As one of the first male Women's Studies majors in the country, I have wondered if it has been my obligation to say something louder and earlier. He does not get a free pass, because he went to rehab and discovered "toxic masculinity?" I am also trying to be realistic. When I warned about Clinton and later about the 2016 election, I was mostly ignored. Perhaps someone will feel supported or empowered when reading this one day. We can't allow our own party leaders to violate societal norms, and then be shocked when the Harvey Weinstein's continue preying on subordinates. We can pretend that Gavin is not a problem, but it will always be a problem.

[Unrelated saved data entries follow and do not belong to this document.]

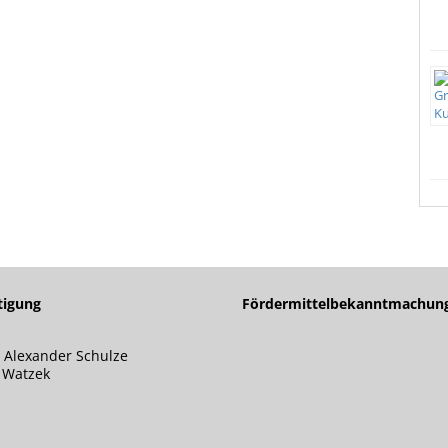
tigung
Fördermittelbekanntmachun
 Alexander Schulze
s Watzek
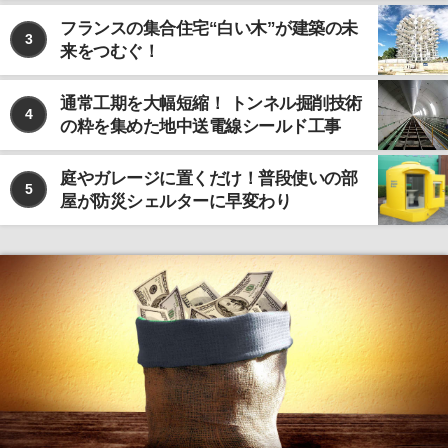
フランスの集合住宅“白い木”が建築の未
3
来をつむぐ！
通常工期を大幅短縮！ トンネル掘削技術
4
の粋を集めた地中送電線シールド工事
庭やガレージに置くだけ！普段使いの部
5
屋が防災シェルターに早変わり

In 1994, I worked for Walter Capps and his congressional campaign. I learned from Walter that men could run for office and demonstrate integrity. Walter eventually lost that race by less than 1%, but he still took a progressive stand on LGBT issues when few others in the party would. Because of Walter's integrity, I felt comfortable leaving the Peace and Freedom Party and becoming a Democrat. As I am becoming older, I want a candidate that I can trust. Is it time for me to leave and join Romney and Kasich (or Tepper?)
We must stop being the party of Gavin and Bill. If we don't, not only will we lose another election, we will have lost our way forward. I don't want us to miss representation in DC again. I want us to have the first woman Vice President. After the election, I want reporters to ask, "Who will Eleni Kounalakis appoint to replace Kamala?"